Performance of deep convolutional neural networks (CNN) for predicting DNA methylation. (A) Metagene plot of predicted and observed CpG methylation averaged across K. phaffii genes. Shading indicates 95% Bayesian credible interval for observed mCpG rates and 95% confidence interval for prediction. (B) Fraction of informative sequences in the test set. An informative sequence is defined as a sequence whose loss is in the top 10% of the distribution of losses for inputs obtained by sequence permutation. Dotted line shows expected percentage when sequence is not useful for prediction. (C) Clustering of conditions based on prediction-based dissimilarity (PBD) (Materials and Methods).

Figure 5.

Local nucleotide patterns preferred or avoided by DNMTs. (A) Motif logos representing distinct patterns of nucleotide preferences identified in 300 iterations of SA interpretation.
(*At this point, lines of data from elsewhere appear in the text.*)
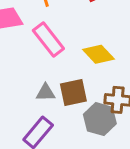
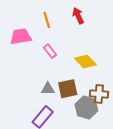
pink rectangle: (48, 40) -> (50, 51), size x0.6

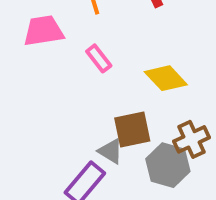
gray triangle: (48, 89) -> (111, 151), moved, turned 32
brown cross: (99, 94) -> (191, 139), turned -30

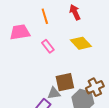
yellow diamond: (166, 78) -> (81, 43), moved
gray triangle: (111, 151) -> (54, 93), turned -40

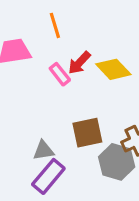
red arrow: (75, 12) -> (79, 63), moved, turned -112
gray triangle: (54, 93) -> (44, 151), moved

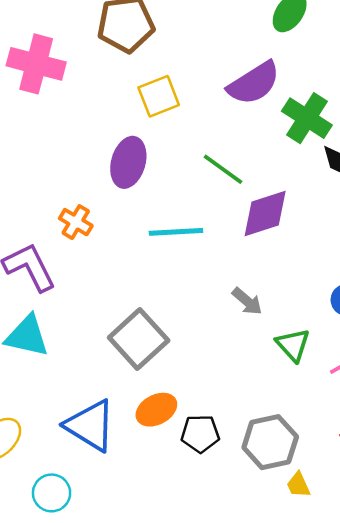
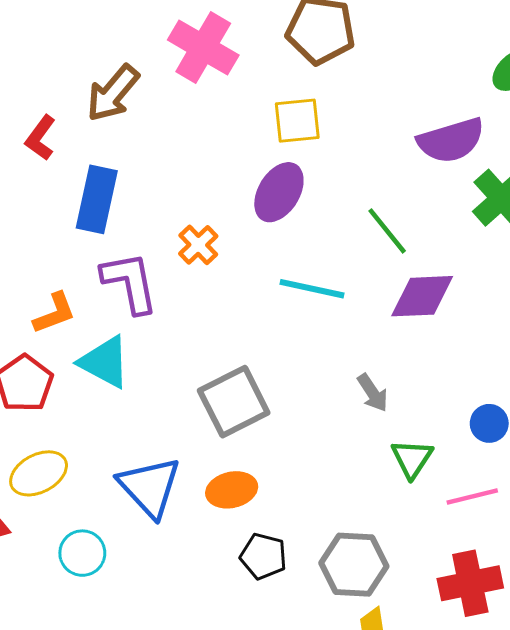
yellow square: (159, 96) -> (297, 121), moved
black pentagon: (200, 434) -> (263, 556), moved

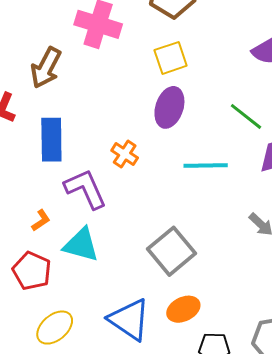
orange L-shape: (54, 313) -> (41, 220), size x0.7

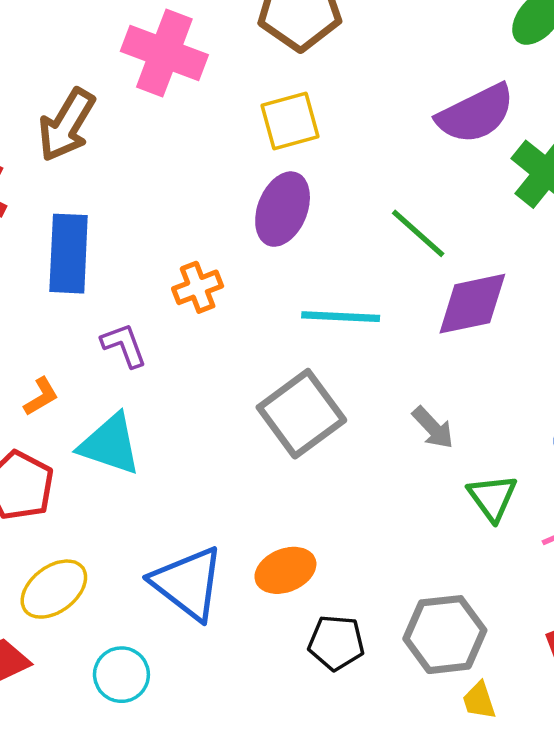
orange cross: (125, 154) -> (198, 287), turned 32
purple L-shape: (85, 189) -> (124, 345), size x0.6
gray square: (171, 251) -> (301, 414), moved

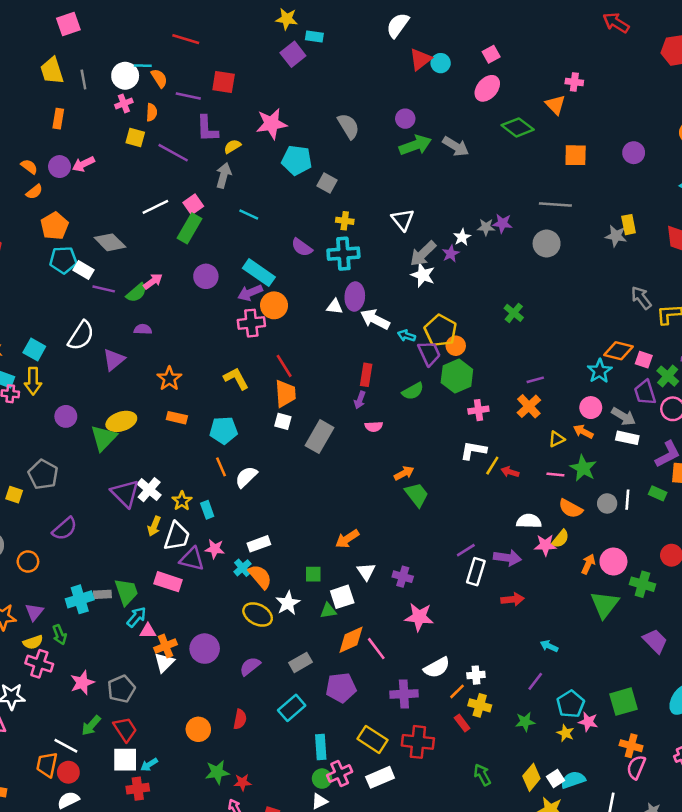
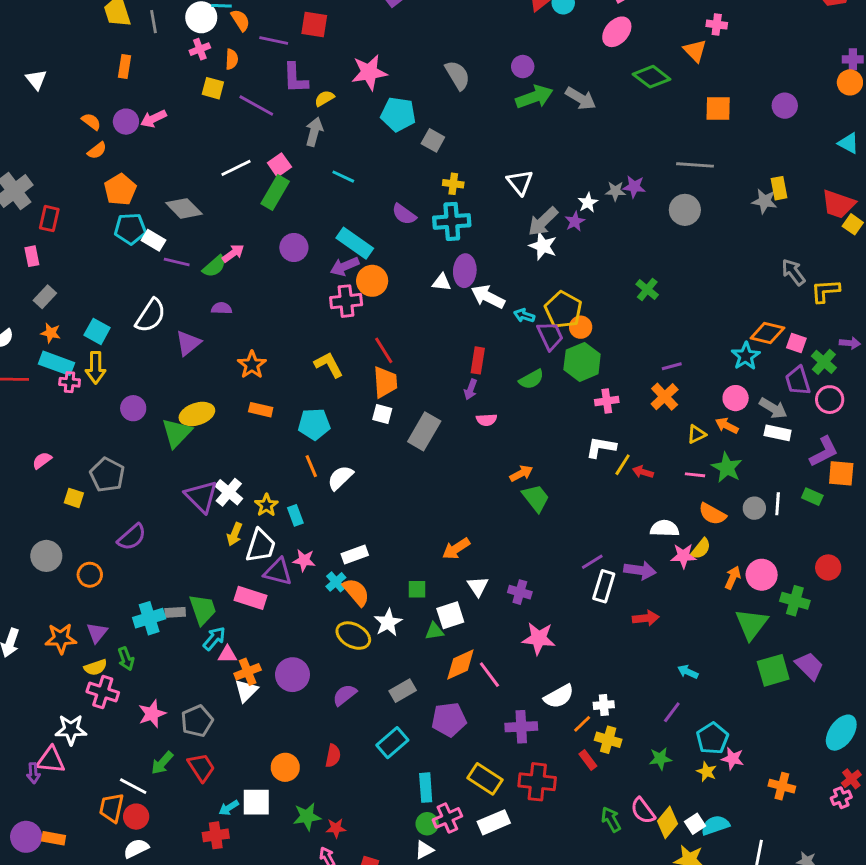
green square: (624, 702) -> (773, 670), moved
white square: (125, 760) -> (256, 802), moved
pink semicircle: (636, 767) -> (643, 811), moved, turned -60

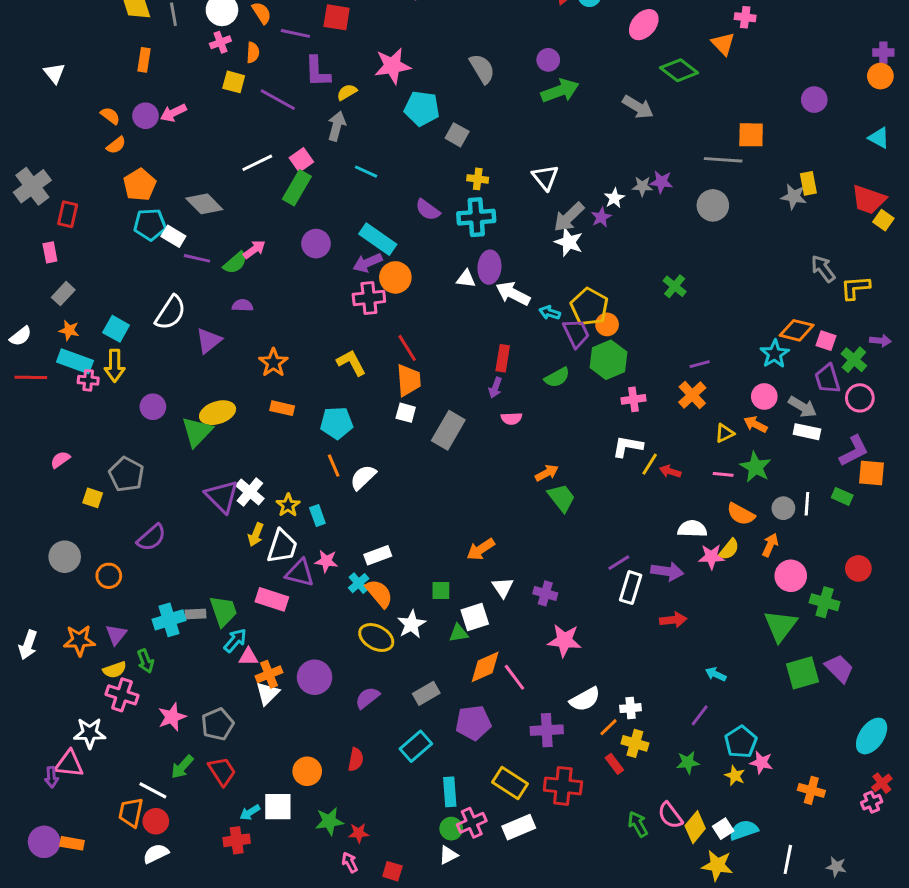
gray arrow: (581, 98) -> (638, 107), moved
orange square: (718, 109) -> (751, 135), moved
orange arrow: (733, 578) -> (770, 545), moved

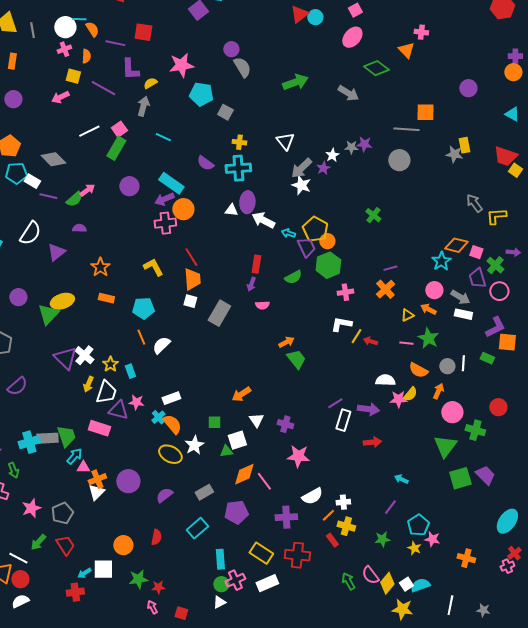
purple circle: (548, 60) -> (231, 49), moved
pink arrow: (173, 113) -> (60, 97), moved
gray rectangle: (195, 614) -> (47, 438), size x1.5

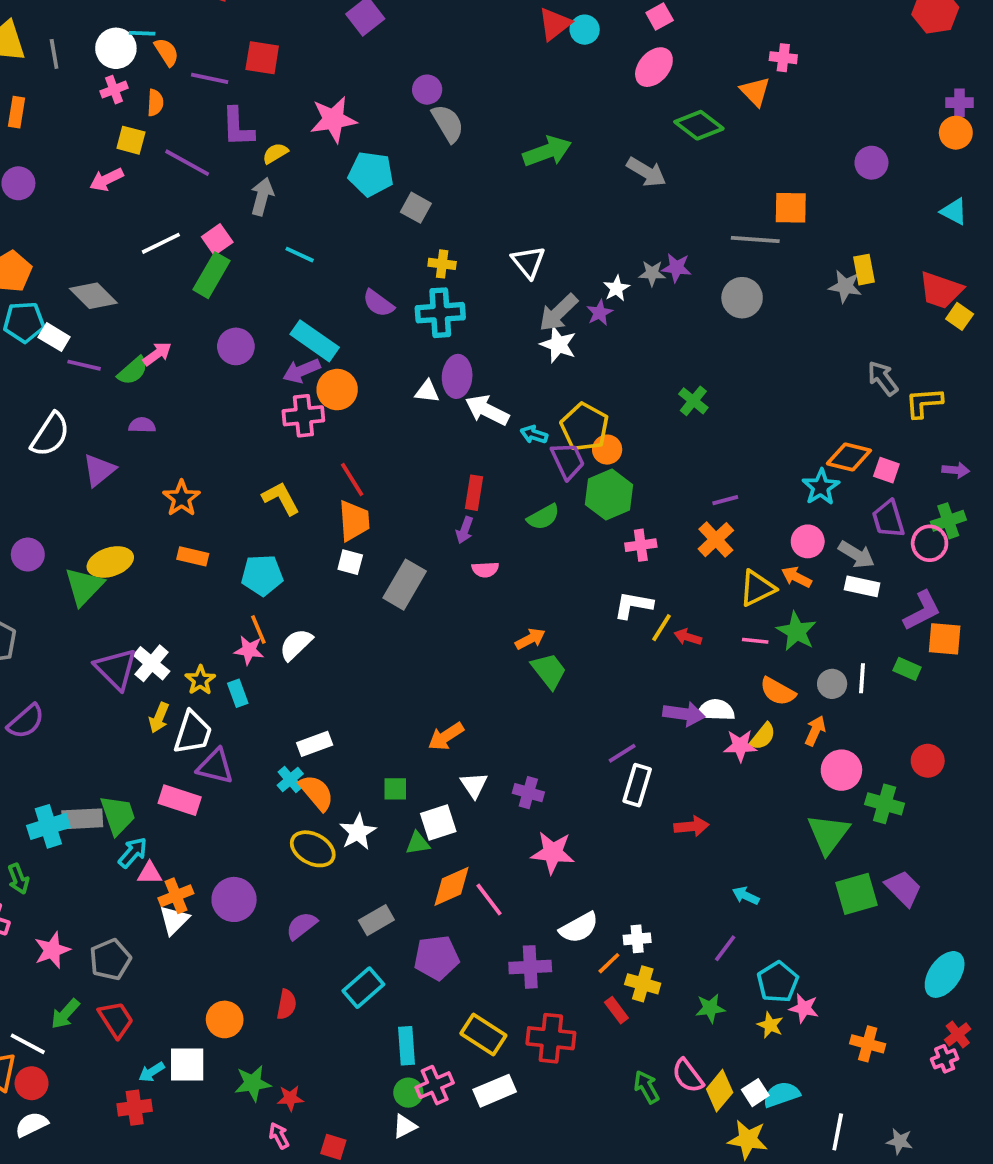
green cross: (495, 265) -> (948, 521), moved, turned 30
yellow triangle: (407, 315) -> (757, 588), size x1.5
pink star: (136, 402) -> (249, 650), moved
purple arrow: (368, 409) -> (684, 714), moved

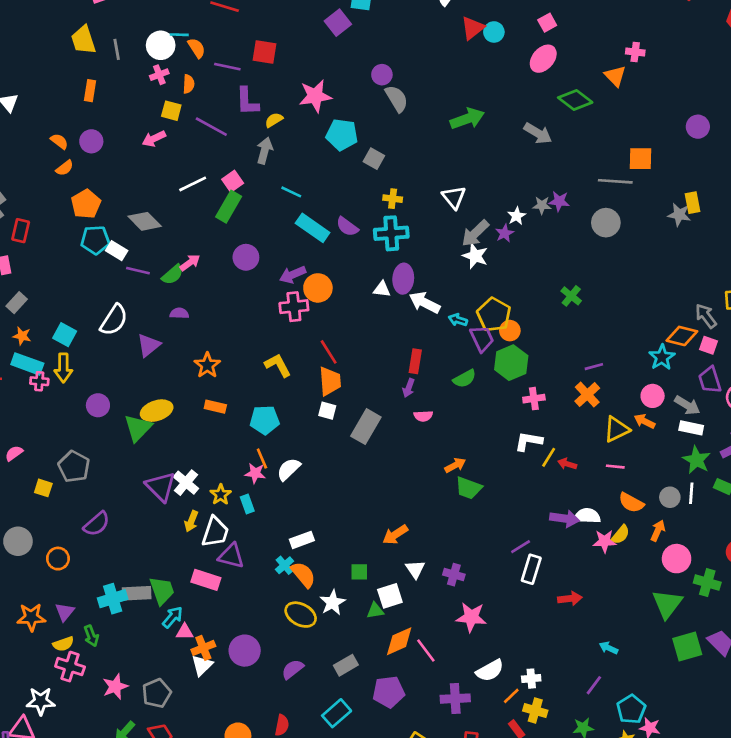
cyan rectangle: (315, 341) -> (313, 228), moved
gray arrow: (883, 378) -> (706, 316), moved
green star: (796, 631) -> (697, 460), moved
green trapezoid: (549, 671) -> (469, 488), turned 148

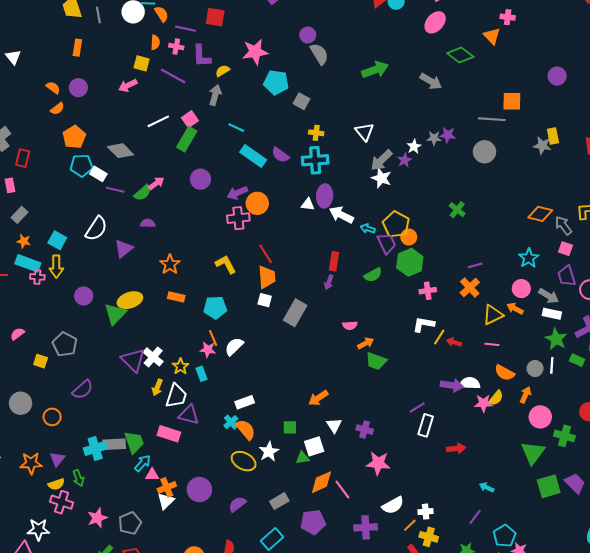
pink cross: (159, 75) -> (176, 47), moved, turned 32
orange diamond: (682, 336) -> (540, 214), moved
pink semicircle: (423, 416) -> (350, 325), moved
The table on the right shows composition of each motif cluster in terms of SA knock-in conditions. (B) Similar to (A), but for motif logos representing disfavored nucleotides. (C) Distributions of mCpG rates at CpG cytosines contained versus not contained in motifs preferred by 3A1-3L. (D) Distributions of mCpG rates at CpG cytosines contained versus not contained in motifs avoided by 3A1-3L.

Figure 6.

Global sequence features preferred by DNMT3A suggest a rotational positioning of CpG with respect to local chromatin structure. (A) Global sequence preferences of 3A1-3L learned by the CNN. (B) Average amplitude of discrete fast Fourier transform (DFFT) applied to 3-mer counts in individual sequences sampled by SA for the 3A1-3L condition. The top five 3-mers with highest amplitude at 10.5 bp are shown individually and amplitudes of the remaining 3-mers are summarized by their mean and standard deviation (Materials and Methods). (C) Periodic poly(A) pattern is in phase between the 5′ and 3′ region of CpG. Curves show the Fourier amplitude for count data obtained by shifting the AAA counts 3′ of central CpG by the indicated amount of bases. (D) Dyad-aligned nucleosome occupancy and corresponding mCpG rate of 3A1-3L. Shading indicates 95% confidence interval. (E) (Top) Mutual information (MI) of methylation status at two distinct CpG sites as a function of their separation distance, normalized by entropy. MI was estimated from the empirical joint distribution of methylation status at CpG pairs separated by a genomic distance within each indicated horizontal 30 bp window. Simulated negative control is based on independent sampling of binary methylation status from the site-specific mCpG rates. (Bottom) Distribution of distance between adjacent nucleosome dyads flanking a highly methylated CpG.